I was wondering if cm7 GB I'd going to eventually have built in wifi tethering. I see the notification widget option but know that it isn't built in yet. Wifi tether isn't telltale and stops for no reason here and there.


----------



## Droidx0351 (Jun 17, 2011)

Just use wireless tether or barnacle wifi tethering in the market. They both work just fine.

Sent from my DROIDX using Tapatalk


----------



## PatHoge (Jun 7, 2011)

^This. Also, this area is for ROM releases so it's gonna be moved in 3...2...1...


----------



## adrianl623 (Jun 10, 2011)

Can anyone help me find wireless tether on the market. I can;t seem to find it. Thanks in advance.


----------



## razorloves (Jun 7, 2011)

adrianl623 said:


> Can anyone help me find wireless tether on the market. I can;t seem to find it. Thanks in advance.

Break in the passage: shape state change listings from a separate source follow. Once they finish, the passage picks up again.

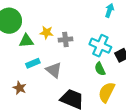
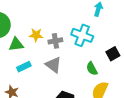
cyan cross: (100, 46) -> (82, 35), moved
gray triangle: (54, 70) -> (53, 65), moved

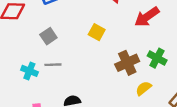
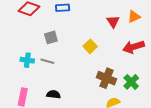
brown cross: (127, 63) -> (106, 78), turned 30
cyan cross: (29, 71) -> (27, 60), turned -32

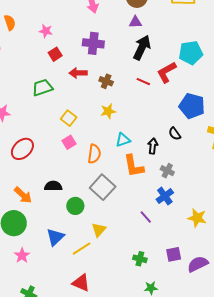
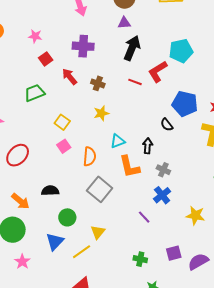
red arrow: (78, 73) -> (70, 77), turned 54
black semicircle: (175, 134) -> (167, 125), moved
green circle: (75, 206) -> (67, 217), moved

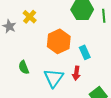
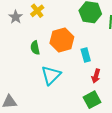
green semicircle: (24, 67) -> (35, 48), moved
red arrow: (76, 73) -> (96, 76), moved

it's not in the market. have to get it here http://code.google.com/p/android-wifi-tether/


----------



## adrianl623 (Jun 10, 2011)

razorloves said:


> it's not in the market. have to get it here http://code.google.com/p/android-wifi-tether/


Thank you! I just tried it out but it brings me to a Verizon page that says I have to subscribe. Did I mess up?


----------



## razorloves (Jun 7, 2011)

"adrianl623 said:


> Thank you! I just tried it out but it brings me to a Verizon page that says I have to subscribe. Did I mess up?


Sounds like you're on stock rom. Which rom are you on? This thread is about wifi tether on cm7.


----------